Use Heat Maps to visualize the relationship between quantity of customer responses and sentiment over days and times in one easy-to-read panel.
In this blog we are going to explore what a Heat Map; is, how it’s useful for displaying your customer experience data and how to effectively understand the insights.
What is a Heat Map?
Simply put, a heat map is a way to visualize density in a data set. This can be everything from quantity of data collected and sentiment over a specific time period. Heat Maps can use visuals of blogs or bubbles, using colours to identify trends in the data.
What is the Benefit of Using a Heat Map for Customer Experience Data?
Let’s imagine you’re running a restaurant. You use a traditional bar graph to determine the customer sentiment each day of the week and another graph to view volume of responses. Then you compare the data to make business changes, such as staffing, employee training and procedures. Both volume and sentiment data are important in this case. To really understand the story your data you need to know how many responses you received and the sentiment associated. For example Monday 10 responses, 2 negative and 8 positive vs. 1 negative and 0 positive. This can impact how you handle the feedback and determine if there are outliers or an issue in the business that needs addressing.
Now understanding the story of your data can seem complicated that way.

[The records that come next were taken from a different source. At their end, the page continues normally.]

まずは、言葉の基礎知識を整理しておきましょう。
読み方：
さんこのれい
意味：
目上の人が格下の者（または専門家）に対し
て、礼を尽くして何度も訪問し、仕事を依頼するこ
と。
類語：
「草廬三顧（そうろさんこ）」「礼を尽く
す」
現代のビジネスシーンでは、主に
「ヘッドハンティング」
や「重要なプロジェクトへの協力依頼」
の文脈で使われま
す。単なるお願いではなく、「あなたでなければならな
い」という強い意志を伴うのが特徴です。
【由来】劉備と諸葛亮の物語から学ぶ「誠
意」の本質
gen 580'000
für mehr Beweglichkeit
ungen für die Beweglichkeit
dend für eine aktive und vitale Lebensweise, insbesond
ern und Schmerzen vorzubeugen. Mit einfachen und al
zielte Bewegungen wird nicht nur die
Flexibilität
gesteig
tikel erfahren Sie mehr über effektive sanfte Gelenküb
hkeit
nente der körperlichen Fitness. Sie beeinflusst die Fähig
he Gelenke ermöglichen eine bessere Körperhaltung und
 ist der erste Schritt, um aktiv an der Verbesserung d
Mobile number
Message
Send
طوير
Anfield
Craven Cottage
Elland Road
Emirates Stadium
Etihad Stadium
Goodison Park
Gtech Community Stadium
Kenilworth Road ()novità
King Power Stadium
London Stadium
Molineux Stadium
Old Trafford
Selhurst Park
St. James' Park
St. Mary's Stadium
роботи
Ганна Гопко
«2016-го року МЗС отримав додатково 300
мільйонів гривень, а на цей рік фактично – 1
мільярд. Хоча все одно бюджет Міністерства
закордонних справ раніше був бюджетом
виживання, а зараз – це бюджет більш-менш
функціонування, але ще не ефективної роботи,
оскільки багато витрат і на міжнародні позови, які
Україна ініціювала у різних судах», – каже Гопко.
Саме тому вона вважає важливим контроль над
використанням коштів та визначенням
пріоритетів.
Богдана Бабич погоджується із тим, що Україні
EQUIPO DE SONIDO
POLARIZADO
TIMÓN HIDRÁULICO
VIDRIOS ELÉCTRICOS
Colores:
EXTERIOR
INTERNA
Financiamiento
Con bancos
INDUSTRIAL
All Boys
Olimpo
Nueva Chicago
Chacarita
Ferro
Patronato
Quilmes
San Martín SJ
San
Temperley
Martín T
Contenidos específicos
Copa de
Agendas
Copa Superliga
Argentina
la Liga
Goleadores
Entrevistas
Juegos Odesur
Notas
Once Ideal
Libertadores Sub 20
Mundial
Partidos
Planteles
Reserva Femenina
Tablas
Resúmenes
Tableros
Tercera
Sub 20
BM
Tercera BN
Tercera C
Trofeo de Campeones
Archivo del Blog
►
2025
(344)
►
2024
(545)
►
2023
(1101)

That’s where Heat Maps come in.
With one reporting panel, you will be able to see the quantity of data received (size of bubble) and the sentiment of that data (colour of bubble). This will allow you to hone in on critical issues first (large red bubbles), and understand where you are exceeding expectations (large green bubbles).
These Heat Map reporting panels in Loop Insights, allows you to quickly scan your data based on time of day and day of the week and understand which shifts may be having issues and which employees should be rewarded.
How to Read a Heat Map
Heat maps give you an at-a-glance understanding of the overall data that you’re collecting. They are intuitive to read, that members across the organization can understand what the data is telling them. The red colours indicate a problem, whereas the greens indicate success in either data collection or sentiment.
Organizations are busy and operators, managers and executives don’t have time to dig deep into the analytics to have an understanding of what changes need to be made. Heat Maps makes the collected feedback easy to execute on.
When to Use the Heat Maps Reporting Panel
Using Heat Maps to report on your data by shift make it easy to understand how much feedback you’re collecting and the overall sentiment of that feedback by date and time. Instead of using multiple graphs to display the data, you can see it all in one easy-to-understand panel with Heat Maps.